Si en Suisse, l’inflation est nettement moins élevée que dans les pays de la zone euro et reste dans l’objectif défini par la Banque nationale suisse – soit entre 0% et 2% –, la hausse des loyers pourrait toutefois entraîner une augmentation des prix au premier trimestre 2024, analyse Oddo BHF. En effet, cette évolution est corrélée à une hausse des taux bancaires, elle-même mise en place pour réguler ou arrêter l’inflation…
En réponse à celle-ci, l’augmentation des taux d’intérêt a eu des conséquences négatives sur la production économique, donc les revenus et par conséquent, sur la demande globale. «C’était l’effet recherché. Cela aurait pu être pire. On peut se réjouir de la diminution de l’inflation, car c’est un retour à la stabilité du pouvoir d’achat», commente l’économiste chrétien Daniel Depelteau, ancien directeur du Forum des Hommes. «En conséquence, le taux d’intérêt devrait diminuer également avec un certain décalage dans le temps», ajoute-t-il.
Une inflation liée à l’ingérence étatique
Mais quelle est la raison de cette inflation? «La hausse du pétrole a bon dos, de même que la guerre en Ukraine», rétorque Daniel Depelteau. «Mais pour répondre sur un plan strictement théorique, l’économiste Milton Friedman disait en 1970: “L’inflation est toujours et partout un phénomène monétaire parce qu’elle est et ne peut être générée que par une augmentation de la quantité de monnaie plus rapide que celle de la production.” Maurice Allais, prix Nobel d’économie en 1988, a démontré que les manières dont on détermine les taux d’intérêt, les prix et la monnaie sont liées.»
Ainsi, pour expliquer l’inflation actuelle, l’économiste revient sur un événement survenu en mars 2020: «Au début de la crise sanitaire, la Réserve fédérale américaine avait réduit ses taux à 0% et inondé le marché de liquidités et de dollars. La masse monétaire a augmenté. Si les taux d’intérêt étaient demeurés stables, il n’y aurait pas eu d’inflation.»
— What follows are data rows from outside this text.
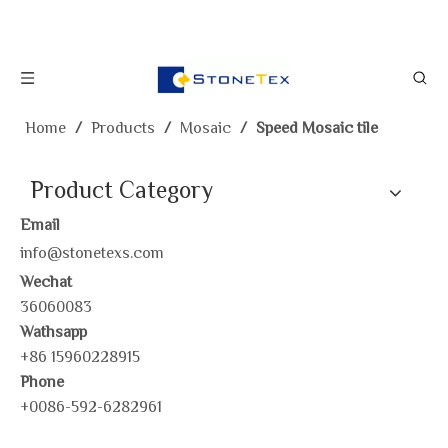
Home
/
Products
/
Mosaic
/
Speed Mosaic tile
Product Category
Email
info@stonetexs.com
Wechat
36060083
Wathsapp
+86 15960228915
Phone
+0086-592-6282961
Depuis 1971 et la fin du Gold standard exchange et la convertibilité du dollar – monnaie de référence –en or, la masse monétaire est devenue énorme, décrit Kurt Buehlmann. Celui-ci est président d’Alliance-CH, une coopérative qui conseille et offre la possibilité d’investir dans diverses «valeurs bibliques qui résisteront à toute dévaluation», selon lui. «Les banques créent de la monnaie scripturaire, produite seulement par ordinateur, sans vraies contre-valeurs comme pouvaient l’être l’or et l’argent. Seulement 3% à 5% de la monnaie en circulation est physique. Cette monnaie surabondante est une “monnaie de singe” (monnaie d’échange non convertible, ndlr). Aussi longtemps que les gens font confiance à cette monnaie, cela fonctionne, mais on arrive à ses limites.»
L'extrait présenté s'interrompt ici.